Years ago I was asked to paint a backdrop for a children’s musical at our former church. I asked an artistic friend to help me, but she turned me down. That afternoon, on my hands and knees alone in the church basement, painting a giant rainbow on heavy panels of plywood, I fumed. “She’s just a pious ‘Mary,’ all heavenly minded and no earthly good!” Then it hit me: Maybe Jesus didn’t correct Martha for cooking; maybe he corrected her for stewing.
Look at the story at the end of Luke 10. Jesus didn’t criticize Martha until… when? When she accused him of not caring that her sister was leaving all the work for her to do. Only then did Jesus tell her to ease off.
Hospitality vs. Entertainment
Some time after the painted rainbow incident I found a book that will always be on my Top Ten List. Open Heart, Open Home is still in print. One of the points in the book is the distinction between hospitality and entertaining. As the author Karen Mains defines the two words, hospitality means making your guest feel comfortable and welcome, which might include adding a few fancy touches in the guest’s honor. But when you’re concerned with the impression you’ll make for your skills as a decorator, cook, or host, then it becomes entertaining. Only recently, it occurred to me that Martha might have crossed that line. The narrator and Jesus both refer to this. Luke writes that Martha “was distracted with much serving,” and Jesus’ words to Martha include “you are anxious and troubled about many things.” Much serving, many things.
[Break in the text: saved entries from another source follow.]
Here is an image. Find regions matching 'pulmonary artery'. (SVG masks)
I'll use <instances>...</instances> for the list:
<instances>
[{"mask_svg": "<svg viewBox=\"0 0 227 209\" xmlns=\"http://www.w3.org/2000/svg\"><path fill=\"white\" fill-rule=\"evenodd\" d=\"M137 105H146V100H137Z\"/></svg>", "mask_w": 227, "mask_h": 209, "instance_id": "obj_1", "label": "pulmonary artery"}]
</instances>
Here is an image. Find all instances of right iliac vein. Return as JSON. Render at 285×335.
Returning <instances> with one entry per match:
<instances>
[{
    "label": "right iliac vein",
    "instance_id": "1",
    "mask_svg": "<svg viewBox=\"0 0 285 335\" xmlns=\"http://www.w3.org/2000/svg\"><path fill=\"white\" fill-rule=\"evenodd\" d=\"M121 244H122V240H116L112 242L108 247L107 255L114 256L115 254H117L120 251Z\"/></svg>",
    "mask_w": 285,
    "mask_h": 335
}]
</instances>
It’s hard to understand the meaning of Jesus’ next sentence, “One thing is needful.” Early texts didn’t have punctuation marks. So does “One thing is needful” refer to the next sentence that says Mary has made the better choice, or as some commentaries have suggested, does it refer to the previous sentence and imply the guests only needed one dish and not a five-course dinner? I don’t know.
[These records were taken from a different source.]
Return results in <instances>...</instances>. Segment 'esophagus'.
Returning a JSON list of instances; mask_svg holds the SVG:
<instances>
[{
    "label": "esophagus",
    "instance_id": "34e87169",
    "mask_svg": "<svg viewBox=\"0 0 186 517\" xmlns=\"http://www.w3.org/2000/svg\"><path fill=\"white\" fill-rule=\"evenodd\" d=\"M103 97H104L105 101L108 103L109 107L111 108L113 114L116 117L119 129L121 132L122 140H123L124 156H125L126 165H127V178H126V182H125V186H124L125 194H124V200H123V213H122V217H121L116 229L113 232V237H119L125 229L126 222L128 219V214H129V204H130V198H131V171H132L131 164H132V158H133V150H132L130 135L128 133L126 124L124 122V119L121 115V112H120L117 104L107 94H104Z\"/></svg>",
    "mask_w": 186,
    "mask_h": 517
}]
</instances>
I wonder how the story would go if Mary, instead of Martha, had complained to Jesus. What if Mary had said, “Jesus, you need to make my sister Martha come sit down and listen to you”? Would she have retained her traditional status as teacher’s pet? Or would Jesus have said, “Mary, I brought twelve men with me, and they’re getting hungry. Martha and I can talk after the meal while you wash the dishes.”
Balance in Our Lives
I think the lesson of Mary and Martha is that we all need balance, and we should not criticize how another person tries to balance his or her gifts. Balance doesn’t mean giving equal time to both approaches – five hours a day being like Mary and five a day being like Martha. Balance doesn’t necessarily mean symmetry. In a landscape, perfect bilateral symmetry is easy to design but hard to maintain. Install two matched plants on each side of a house, and one plant will inevitably languish while the other requires frequent pruning. Asymmetrical balance, on the other hand, is harder to design but easier to maintain. A tall plant on one side and a wide plant on the other are not identical but have similar visual weight. Each grows according to its natural inclination and requires less maintenance.
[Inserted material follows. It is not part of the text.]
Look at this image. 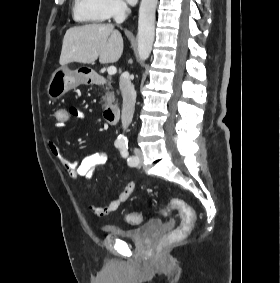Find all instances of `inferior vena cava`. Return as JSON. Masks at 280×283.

Like a good landscape design, the balance in our lives is easier to maintain if it acknowledges our natural inclinations. I admire Mary for wanting to learn and boldly taking a seat that was reserved for men in her day. I admire Martha for sacrificing that privilege even if she might have gone overboard in her efforts. I am also intrigued by the 17th-century Brother Lawrence, who managed to meditate at the same time his hands were busy in the priory kitchen.